DIRECTIONS: What you give back should match the entries below character for character.
--- EXTRACTED INFORMATION Enclosed Below ---
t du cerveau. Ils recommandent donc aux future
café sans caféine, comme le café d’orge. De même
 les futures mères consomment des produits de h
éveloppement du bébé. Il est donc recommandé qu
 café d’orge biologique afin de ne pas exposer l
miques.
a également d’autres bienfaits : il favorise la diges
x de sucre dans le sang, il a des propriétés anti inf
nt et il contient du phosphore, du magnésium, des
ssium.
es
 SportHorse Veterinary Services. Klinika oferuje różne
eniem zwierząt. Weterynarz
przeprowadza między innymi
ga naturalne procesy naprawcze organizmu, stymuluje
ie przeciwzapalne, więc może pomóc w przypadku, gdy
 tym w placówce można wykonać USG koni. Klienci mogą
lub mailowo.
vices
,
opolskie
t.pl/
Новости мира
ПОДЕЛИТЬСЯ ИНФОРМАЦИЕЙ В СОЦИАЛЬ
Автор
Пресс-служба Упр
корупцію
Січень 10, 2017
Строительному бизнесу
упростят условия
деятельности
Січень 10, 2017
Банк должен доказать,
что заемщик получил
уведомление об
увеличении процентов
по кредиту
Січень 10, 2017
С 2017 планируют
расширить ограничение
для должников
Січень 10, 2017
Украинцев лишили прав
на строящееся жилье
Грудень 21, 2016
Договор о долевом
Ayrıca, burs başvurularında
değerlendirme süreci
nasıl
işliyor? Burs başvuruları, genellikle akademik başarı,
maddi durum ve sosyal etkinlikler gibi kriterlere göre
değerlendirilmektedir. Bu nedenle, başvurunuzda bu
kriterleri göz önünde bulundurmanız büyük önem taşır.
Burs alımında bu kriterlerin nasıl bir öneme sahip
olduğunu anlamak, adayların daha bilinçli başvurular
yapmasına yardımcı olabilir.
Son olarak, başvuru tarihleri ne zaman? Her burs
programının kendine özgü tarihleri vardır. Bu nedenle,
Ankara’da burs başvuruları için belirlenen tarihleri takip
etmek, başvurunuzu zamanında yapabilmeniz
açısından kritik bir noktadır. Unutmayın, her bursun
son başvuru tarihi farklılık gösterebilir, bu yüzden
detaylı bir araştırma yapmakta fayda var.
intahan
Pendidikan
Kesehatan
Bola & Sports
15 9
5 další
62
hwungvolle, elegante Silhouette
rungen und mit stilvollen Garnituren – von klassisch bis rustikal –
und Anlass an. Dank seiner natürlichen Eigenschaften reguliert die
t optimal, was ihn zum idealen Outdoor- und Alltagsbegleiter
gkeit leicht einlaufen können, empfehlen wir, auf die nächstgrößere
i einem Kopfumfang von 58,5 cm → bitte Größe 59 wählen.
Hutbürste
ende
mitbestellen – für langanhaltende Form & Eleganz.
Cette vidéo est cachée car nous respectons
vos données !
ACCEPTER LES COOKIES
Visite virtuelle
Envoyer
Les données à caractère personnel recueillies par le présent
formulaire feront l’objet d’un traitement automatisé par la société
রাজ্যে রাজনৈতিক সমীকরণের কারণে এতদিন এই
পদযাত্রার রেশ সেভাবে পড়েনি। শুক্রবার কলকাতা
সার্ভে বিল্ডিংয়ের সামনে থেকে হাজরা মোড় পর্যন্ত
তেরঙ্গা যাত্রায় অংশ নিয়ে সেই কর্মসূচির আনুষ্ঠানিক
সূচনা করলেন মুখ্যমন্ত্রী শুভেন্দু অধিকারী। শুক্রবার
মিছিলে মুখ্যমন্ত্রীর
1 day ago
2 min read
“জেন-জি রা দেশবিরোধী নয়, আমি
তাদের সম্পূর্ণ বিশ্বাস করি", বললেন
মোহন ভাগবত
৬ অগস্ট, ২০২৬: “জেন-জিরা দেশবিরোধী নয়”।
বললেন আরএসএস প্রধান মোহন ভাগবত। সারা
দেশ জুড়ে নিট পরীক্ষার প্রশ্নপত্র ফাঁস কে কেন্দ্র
--- End of Enclosed EXTRACTED INFORMATION ---
EXPECTED ANSWER:
t du cerveau. Ils recommandent donc aux future
café sans caféine, comme le café d’orge. De même
 les futures mères consomment des produits de h
éveloppement du bébé. Il est donc recommandé qu
 café d’orge biologique afin de ne pas exposer l
miques.
a également d’autres bienfaits : il favorise la diges
x de sucre dans le sang, il a des propriétés anti inf
nt et il contient du phosphore, du magnésium, des
ssium.
es
 SportHorse Veterinary Services. Klinika oferuje różne
eniem zwierząt. Weterynarz
przeprowadza między innymi
ga naturalne procesy naprawcze organizmu, stymuluje
ie przeciwzapalne, więc może pomóc w przypadku, gdy
 tym w placówce można wykonać USG koni. Klienci mogą
lub mailowo.
vices
,
opolskie
t.pl/
Новости мира
ПОДЕЛИТЬСЯ ИНФОРМАЦИЕЙ В СОЦИАЛЬ
Автор
Пресс-служба Упр
корупцію
Січень 10, 2017
Строительному бизнесу
упростят условия
деятельности
Січень 10, 2017
Банк должен доказать,
что заемщик получил
уведомление об
увеличении процентов
по кредиту
Січень 10, 2017
С 2017 планируют
расширить ограничение
для должников
Січень 10, 2017
Украинцев лишили прав
на строящееся жилье
Грудень 21, 2016
Договор о долевом
Ayrıca, burs başvurularında
değerlendirme süreci
nasıl
işliyor? Burs başvuruları, genellikle akademik başarı,
maddi durum ve sosyal etkinlikler gibi kriterlere göre
değerlendirilmektedir. Bu nedenle, başvurunuzda bu
kriterleri göz önünde bulundurmanız büyük önem taşır.
Burs alımında bu kriterlerin nasıl bir öneme sahip
olduğunu anlamak, adayların daha bilinçli başvurular
yapmasına yardımcı olabilir.
Son olarak, başvuru tarihleri ne zaman? Her burs
programının kendine özgü tarihleri vardır. Bu nedenle,
Ankara’da burs başvuruları için belirlenen tarihleri takip
etmek, başvurunuzu zamanında yapabilmeniz
açısından kritik bir noktadır. Unutmayın, her bursun
son başvuru tarihi farklılık gösterebilir, bu yüzden
detaylı bir araştırma yapmakta fayda var.
intahan
Pendidikan
Kesehatan
Bola & Sports
15 9
5 další
62
hwungvolle, elegante Silhouette
rungen und mit stilvollen Garnituren – von klassisch bis rustikal –
und Anlass an. Dank seiner natürlichen Eigenschaften reguliert die
t optimal, was ihn zum idealen Outdoor- und Alltagsbegleiter
gkeit leicht einlaufen können, empfehlen wir, auf die nächstgrößere
i einem Kopfumfang von 58,5 cm → bitte Größe 59 wählen.
Hutbürste
ende
mitbestellen – für langanhaltende Form & Eleganz.
Cette vidéo est cachée car nous respectons
vos données !
ACCEPTER LES COOKIES
Visite virtuelle
Envoyer
Les données à caractère personnel recueillies par le présent
formulaire feront l’objet d’un traitement automatisé par la société
রাজ্যে রাজনৈতিক সমীকরণের কারণে এতদিন এই
পদযাত্রার রেশ সেভাবে পড়েনি। শুক্রবার কলকাতা
সার্ভে বিল্ডিংয়ের সামনে থেকে হাজরা মোড় পর্যন্ত
তেরঙ্গা যাত্রায় অংশ নিয়ে সেই কর্মসূচির আনুষ্ঠানিক
সূচনা করলেন মুখ্যমন্ত্রী শুভেন্দু অধিকারী। শুক্রবার
মিছিলে মুখ্যমন্ত্রীর
1 day ago
2 min read
“জেন-জি রা দেশবিরোধী নয়, আমি
তাদের সম্পূর্ণ বিশ্বাস করি", বললেন
মোহন ভাগবত
৬ অগস্ট, ২০২৬: “জেন-জিরা দেশবিরোধী নয়”।
বললেন আরএসএস প্রধান মোহন ভাগবত। সারা
দেশ জুড়ে নিট পরীক্ষার প্রশ্নপত্র ফাঁস কে কেন্দ্র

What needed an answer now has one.